Problem |
Pull out every line from the line containing "templates, you’ll be" through the end of the material, both ends included, and reproduce it exactly. Keep pictures out.

Data listing |

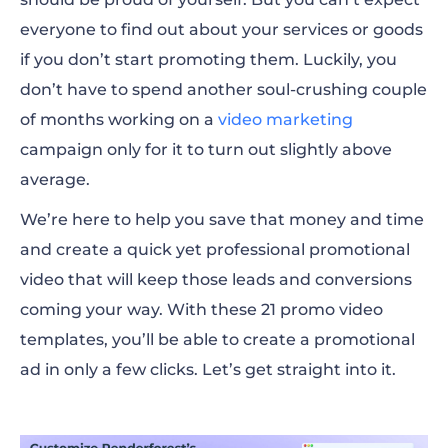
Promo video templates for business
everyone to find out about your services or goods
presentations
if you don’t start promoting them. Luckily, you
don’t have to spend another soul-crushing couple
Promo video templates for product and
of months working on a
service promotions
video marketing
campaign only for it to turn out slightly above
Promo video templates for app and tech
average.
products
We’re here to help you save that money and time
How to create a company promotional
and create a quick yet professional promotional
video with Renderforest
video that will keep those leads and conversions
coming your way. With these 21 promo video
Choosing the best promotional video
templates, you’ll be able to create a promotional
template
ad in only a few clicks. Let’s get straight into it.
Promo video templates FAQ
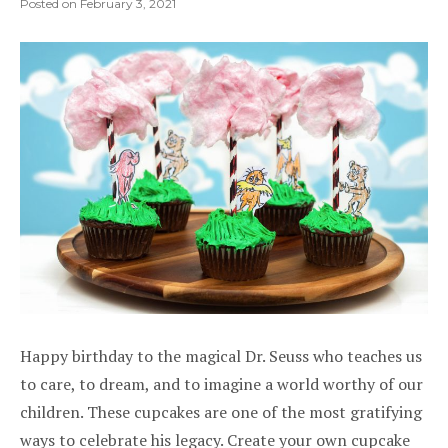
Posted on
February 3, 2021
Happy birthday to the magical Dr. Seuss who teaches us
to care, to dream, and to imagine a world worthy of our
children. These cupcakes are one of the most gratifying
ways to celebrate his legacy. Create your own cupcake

Answer box |
templates, you’ll be able to create a promotional
template
ad in only a few clicks. Let’s get straight into it.
Promo video templates FAQ
Posted on
February 3, 2021
Happy birthday to the magical Dr. Seuss who teaches us
to care, to dream, and to imagine a world worthy of our
children. These cupcakes are one of the most gratifying
ways to celebrate his legacy. Create your own cupcake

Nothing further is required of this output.